Technological innovation is providing important economic opportunities in the global South. The digitization of work is enabling job seekers to enter new labour markets, often in wealthier countries, that were previously inaccessible due to barriers in labour migration and high communication costs. This mobility of virtual labour has the potential to raise incomes and move people into the formal economy by freeing workers from geographical constraints and matching individual skill sets to online opportunities.
However, technological innovations are also disrupting social and economic institutions that have been developed to support labourers and workers’ rights. Online work is eroding labour protection standards and rights, and could unleash a global race to the bottom in wages. Moreover, the increasing automation of many industries may wipe out entire labour markets and send millions into unemployment.
Employment, which has served as a key organizing principle for society since the industrial revolution, contributes towards a person’s sense of belonging. Social groups with shared career expectations and societal norms coalesce around these shared experiences. For instance, promoting equal employment opportunities has become an important component of economic and social inclusion programs for women, cultural minorities, and youth.
A solid evidence base is needed to ensure appropriate policy and social responses to the many challenges raised by new modes of working. Research on educational innovations and skills building will also be vital to ensure that capacity exists to take advantage of new kinds of work.

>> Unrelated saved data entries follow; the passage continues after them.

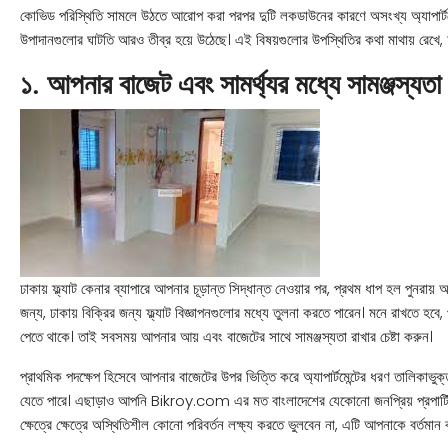
কোভিড পরিস্থিতি সামলে উঠতে আরোপ করা পরপর দুটি লকডাউনের কারণে অসংখ্য অ্যাপার্টমেন্
উপাদানগুলোর ঘাটতি আরও তীব্র হয়ে উঠেছে। এই বিষয়গুলোর উপস্থিতির কথা মাথায় রেখে
১. আপনার বাজেট এবং সামর্থ্যর মধ্যে সামঞ্জস্যতা 
ঢাকায় ফ্ল্যাট কেনার ব্যাপারে আপনার চূড়ান্ত সিদ্ধান্ত নেওয়ার পর, প্রথম ধাপ হল পুনরায় 
জন্য, ঢাকায় বিক্রির জন্য ফ্ল্যাট বিজ্ঞাপনগুলোর মধ্যে তুলনা করতে পারেন। মনে রাখতে হবে, প্
পেতে থাকে। তাই সবসময় আপনার আয় এবং বাজেটের সাথে সামঞ্জস্যতা রাখার চেষ্টা করুন।
প্রাথমিক পদক্ষেপ হিসেবে আপনার বাজেটের উপর ভিত্তি করে অ্যাপার্টমেন্টের ধরণ তালিকাভুক
যেতে পারে। এছাড়াও আপনি Bikroy.com এর মত বাংলাদেশের যেকোনো জনপ্রিয় প্রপার্টি
ক্ষেত্রে ক্ষেত্রে অস্থিতিশীল কোনো পরিবর্তন লক্ষ্য করতে ভুলবেন না, এটি আপনাকে বর্তমান বা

Building on a body of existing work, IDRC’s Networked Economies program is currently planning a large scale global research network to improve understanding of how digitization and automation are impacting labour markets and people in developing countries. A number of existing research initiatives supported by the Networked Economies program are already investigating key themes.
Research themes include:
- the sharing economy
- digital learning innovations
- virtual labour rights
- digital platforms
- online governance
- labour discrimination
- gender equity in virtual labour markets
These research initiatives are contributing to an evidence base on the future of work that will support improved policymaking and practices in the global South, with the aim of mitigating the potential harms caused by technologies’ most disruptive tendencies, and empowering marginalized populations to harness the advantages.